Source data:
━━━━━━━━━━━━━━━━━━━━

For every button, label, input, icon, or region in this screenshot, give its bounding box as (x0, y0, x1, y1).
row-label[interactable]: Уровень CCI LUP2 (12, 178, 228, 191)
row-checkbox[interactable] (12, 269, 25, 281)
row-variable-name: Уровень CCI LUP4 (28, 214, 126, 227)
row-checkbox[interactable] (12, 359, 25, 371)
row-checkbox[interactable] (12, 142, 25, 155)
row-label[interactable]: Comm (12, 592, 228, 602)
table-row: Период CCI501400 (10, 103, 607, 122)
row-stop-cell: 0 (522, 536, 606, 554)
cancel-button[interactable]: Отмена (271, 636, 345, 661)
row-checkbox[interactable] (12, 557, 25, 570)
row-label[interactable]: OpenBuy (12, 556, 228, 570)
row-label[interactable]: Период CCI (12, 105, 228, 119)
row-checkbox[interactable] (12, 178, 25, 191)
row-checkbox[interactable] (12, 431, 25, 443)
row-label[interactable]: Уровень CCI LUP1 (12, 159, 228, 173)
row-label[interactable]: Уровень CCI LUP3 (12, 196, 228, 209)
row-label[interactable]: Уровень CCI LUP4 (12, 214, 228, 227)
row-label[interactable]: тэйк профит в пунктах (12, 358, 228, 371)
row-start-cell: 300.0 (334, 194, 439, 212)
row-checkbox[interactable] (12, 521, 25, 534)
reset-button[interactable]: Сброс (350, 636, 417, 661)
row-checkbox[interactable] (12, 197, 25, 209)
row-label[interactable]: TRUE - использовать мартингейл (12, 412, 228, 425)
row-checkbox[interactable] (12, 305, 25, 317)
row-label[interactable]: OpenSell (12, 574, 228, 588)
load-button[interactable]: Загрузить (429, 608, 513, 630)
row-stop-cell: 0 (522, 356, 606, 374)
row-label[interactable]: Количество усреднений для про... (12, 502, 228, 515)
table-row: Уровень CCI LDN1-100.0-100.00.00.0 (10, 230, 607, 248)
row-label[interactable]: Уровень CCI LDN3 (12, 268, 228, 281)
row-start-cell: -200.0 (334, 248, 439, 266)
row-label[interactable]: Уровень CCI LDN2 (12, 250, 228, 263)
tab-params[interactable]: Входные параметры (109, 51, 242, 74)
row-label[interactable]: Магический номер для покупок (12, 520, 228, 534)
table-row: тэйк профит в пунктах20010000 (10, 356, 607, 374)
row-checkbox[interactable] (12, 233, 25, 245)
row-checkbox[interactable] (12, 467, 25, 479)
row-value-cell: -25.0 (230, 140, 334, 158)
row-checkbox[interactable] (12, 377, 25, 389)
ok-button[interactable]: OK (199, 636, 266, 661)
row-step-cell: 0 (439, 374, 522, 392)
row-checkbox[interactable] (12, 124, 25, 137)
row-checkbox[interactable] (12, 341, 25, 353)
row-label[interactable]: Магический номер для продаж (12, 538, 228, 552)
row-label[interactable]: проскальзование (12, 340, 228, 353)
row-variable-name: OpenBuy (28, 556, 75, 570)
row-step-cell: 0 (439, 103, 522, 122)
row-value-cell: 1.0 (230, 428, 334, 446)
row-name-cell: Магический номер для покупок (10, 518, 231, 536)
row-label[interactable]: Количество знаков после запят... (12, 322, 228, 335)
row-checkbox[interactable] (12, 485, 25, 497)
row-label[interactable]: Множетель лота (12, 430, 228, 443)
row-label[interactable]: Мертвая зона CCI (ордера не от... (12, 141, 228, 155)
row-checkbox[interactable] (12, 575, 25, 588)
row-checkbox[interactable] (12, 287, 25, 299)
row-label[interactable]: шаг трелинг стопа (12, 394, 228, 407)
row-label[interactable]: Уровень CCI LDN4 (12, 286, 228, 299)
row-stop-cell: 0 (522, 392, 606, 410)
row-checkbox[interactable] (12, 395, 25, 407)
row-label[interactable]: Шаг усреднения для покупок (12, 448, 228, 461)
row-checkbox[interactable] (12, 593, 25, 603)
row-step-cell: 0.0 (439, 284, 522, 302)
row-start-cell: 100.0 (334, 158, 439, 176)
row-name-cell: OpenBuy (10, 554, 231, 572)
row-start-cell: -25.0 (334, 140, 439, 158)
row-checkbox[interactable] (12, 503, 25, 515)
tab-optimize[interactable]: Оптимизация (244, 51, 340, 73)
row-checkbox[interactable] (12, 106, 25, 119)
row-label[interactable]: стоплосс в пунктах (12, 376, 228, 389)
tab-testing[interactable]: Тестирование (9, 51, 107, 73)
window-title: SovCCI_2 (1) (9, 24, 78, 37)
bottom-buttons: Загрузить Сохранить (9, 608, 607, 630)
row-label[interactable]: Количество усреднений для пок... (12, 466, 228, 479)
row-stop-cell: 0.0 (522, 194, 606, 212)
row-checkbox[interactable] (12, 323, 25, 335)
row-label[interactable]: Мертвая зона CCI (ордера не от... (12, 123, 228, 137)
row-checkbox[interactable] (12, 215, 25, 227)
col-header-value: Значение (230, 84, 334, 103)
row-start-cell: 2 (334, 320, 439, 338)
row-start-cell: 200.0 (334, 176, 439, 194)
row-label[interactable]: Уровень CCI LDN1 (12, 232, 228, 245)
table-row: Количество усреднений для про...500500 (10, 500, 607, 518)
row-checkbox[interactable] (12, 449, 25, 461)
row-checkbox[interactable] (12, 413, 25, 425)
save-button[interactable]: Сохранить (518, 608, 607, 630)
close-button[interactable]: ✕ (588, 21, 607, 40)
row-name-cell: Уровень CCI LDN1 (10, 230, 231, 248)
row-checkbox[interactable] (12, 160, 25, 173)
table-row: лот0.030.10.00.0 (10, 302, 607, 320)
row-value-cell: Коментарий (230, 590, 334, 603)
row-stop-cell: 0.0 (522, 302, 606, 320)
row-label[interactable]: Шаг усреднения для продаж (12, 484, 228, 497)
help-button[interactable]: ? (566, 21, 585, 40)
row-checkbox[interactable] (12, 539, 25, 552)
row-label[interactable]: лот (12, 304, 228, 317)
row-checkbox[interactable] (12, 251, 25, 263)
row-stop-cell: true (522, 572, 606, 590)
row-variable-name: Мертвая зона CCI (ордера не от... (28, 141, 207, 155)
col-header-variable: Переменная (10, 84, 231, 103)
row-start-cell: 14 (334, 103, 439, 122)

━━━━━━━━━━━━━━━━━━━━

## What this task involves
Each line of the data is to be transcribed exactly, with nothing left out.

## Completed task
For every button, label, input, icon, or region in this screenshot, give its bounding box as (x0, y0, x1, y1).
row-label[interactable]: Уровень CCI LUP2 (12, 178, 228, 191)
row-checkbox[interactable] (12, 269, 25, 281)
row-variable-name: Уровень CCI LUP4 (28, 214, 126, 227)
row-checkbox[interactable] (12, 359, 25, 371)
row-checkbox[interactable] (12, 142, 25, 155)
row-label[interactable]: Comm (12, 592, 228, 602)
table-row: Период CCI501400 (10, 103, 607, 122)
row-stop-cell: 0 (522, 536, 606, 554)
cancel-button[interactable]: Отмена (271, 636, 345, 661)
row-checkbox[interactable] (12, 557, 25, 570)
row-label[interactable]: OpenBuy (12, 556, 228, 570)
row-label[interactable]: Период CCI (12, 105, 228, 119)
row-checkbox[interactable] (12, 178, 25, 191)
row-checkbox[interactable] (12, 431, 25, 443)
row-label[interactable]: Уровень CCI LUP1 (12, 159, 228, 173)
row-label[interactable]: Уровень CCI LUP3 (12, 196, 228, 209)
row-label[interactable]: Уровень CCI LUP4 (12, 214, 228, 227)
row-label[interactable]: тэйк профит в пунктах (12, 358, 228, 371)
row-start-cell: 300.0 (334, 194, 439, 212)
row-checkbox[interactable] (12, 521, 25, 534)
reset-button[interactable]: Сброс (350, 636, 417, 661)
row-checkbox[interactable] (12, 197, 25, 209)
row-label[interactable]: TRUE - использовать мартингейл (12, 412, 228, 425)
row-checkbox[interactable] (12, 305, 25, 317)
row-label[interactable]: OpenSell (12, 574, 228, 588)
load-button[interactable]: Загрузить (429, 608, 513, 630)
row-stop-cell: 0 (522, 356, 606, 374)
row-label[interactable]: Количество усреднений для про... (12, 502, 228, 515)
table-row: Уровень CCI LDN1-100.0-100.00.00.0 (10, 230, 607, 248)
row-label[interactable]: Уровень CCI LDN3 (12, 268, 228, 281)
row-start-cell: -200.0 (334, 248, 439, 266)
row-label[interactable]: Уровень CCI LDN2 (12, 250, 228, 263)
tab-params[interactable]: Входные параметры (109, 51, 242, 74)
row-label[interactable]: Магический номер для покупок (12, 520, 228, 534)
table-row: тэйк профит в пунктах20010000 (10, 356, 607, 374)
row-checkbox[interactable] (12, 233, 25, 245)
row-checkbox[interactable] (12, 467, 25, 479)
row-value-cell: -25.0 (230, 140, 334, 158)
row-checkbox[interactable] (12, 377, 25, 389)
ok-button[interactable]: OK (199, 636, 266, 661)
row-step-cell: 0 (439, 374, 522, 392)
row-checkbox[interactable] (12, 124, 25, 137)
row-checkbox[interactable] (12, 341, 25, 353)
row-label[interactable]: Магический номер для продаж (12, 538, 228, 552)
row-label[interactable]: проскальзование (12, 340, 228, 353)
row-variable-name: OpenBuy (28, 556, 75, 570)
row-step-cell: 0 (439, 103, 522, 122)
row-value-cell: 1.0 (230, 428, 334, 446)
row-name-cell: Магический номер для покупок (10, 518, 231, 536)
row-label[interactable]: Количество знаков после запят... (12, 322, 228, 335)
row-checkbox[interactable] (12, 485, 25, 497)
row-label[interactable]: Множетель лота (12, 430, 228, 443)
row-label[interactable]: Мертвая зона CCI (ордера не от... (12, 141, 228, 155)
row-checkbox[interactable] (12, 575, 25, 588)
row-checkbox[interactable] (12, 287, 25, 299)
row-label[interactable]: шаг трелинг стопа (12, 394, 228, 407)
row-label[interactable]: Уровень CCI LDN4 (12, 286, 228, 299)
row-stop-cell: 0 (522, 392, 606, 410)
row-checkbox[interactable] (12, 395, 25, 407)
row-label[interactable]: Шаг усреднения для покупок (12, 448, 228, 461)
row-checkbox[interactable] (12, 593, 25, 603)
row-step-cell: 0.0 (439, 284, 522, 302)
row-start-cell: 100.0 (334, 158, 439, 176)
row-name-cell: OpenBuy (10, 554, 231, 572)
row-start-cell: -25.0 (334, 140, 439, 158)
row-checkbox[interactable] (12, 503, 25, 515)
tab-optimize[interactable]: Оптимизация (244, 51, 340, 73)
row-checkbox[interactable] (12, 106, 25, 119)
row-label[interactable]: стоплосс в пунктах (12, 376, 228, 389)
tab-testing[interactable]: Тестирование (9, 51, 107, 73)
window-title: SovCCI_2 (1) (9, 24, 78, 37)
bottom-buttons: Загрузить Сохранить (9, 608, 607, 630)
row-label[interactable]: Количество усреднений для пок... (12, 466, 228, 479)
row-stop-cell: 0.0 (522, 194, 606, 212)
row-checkbox[interactable] (12, 323, 25, 335)
row-label[interactable]: Мертвая зона CCI (ордера не от... (12, 123, 228, 137)
row-checkbox[interactable] (12, 215, 25, 227)
col-header-value: Значение (230, 84, 334, 103)
row-start-cell: 2 (334, 320, 439, 338)
row-start-cell: 200.0 (334, 176, 439, 194)
row-label[interactable]: Уровень CCI LDN1 (12, 232, 228, 245)
table-row: Количество усреднений для про...500500 (10, 500, 607, 518)
row-checkbox[interactable] (12, 449, 25, 461)
row-checkbox[interactable] (12, 413, 25, 425)
save-button[interactable]: Сохранить (518, 608, 607, 630)
close-button[interactable]: ✕ (588, 21, 607, 40)
row-name-cell: Уровень CCI LDN1 (10, 230, 231, 248)
row-checkbox[interactable] (12, 160, 25, 173)
table-row: лот0.030.10.00.0 (10, 302, 607, 320)
row-value-cell: Коментарий (230, 590, 334, 603)
row-stop-cell: 0.0 (522, 302, 606, 320)
row-label[interactable]: Шаг усреднения для продаж (12, 484, 228, 497)
help-button[interactable]: ? (566, 21, 585, 40)
row-checkbox[interactable] (12, 539, 25, 552)
row-label[interactable]: лот (12, 304, 228, 317)
row-checkbox[interactable] (12, 251, 25, 263)
row-stop-cell: true (522, 572, 606, 590)
row-variable-name: Мертвая зона CCI (ордера не от... (28, 141, 207, 155)
col-header-variable: Переменная (10, 84, 231, 103)
row-start-cell: 14 (334, 103, 439, 122)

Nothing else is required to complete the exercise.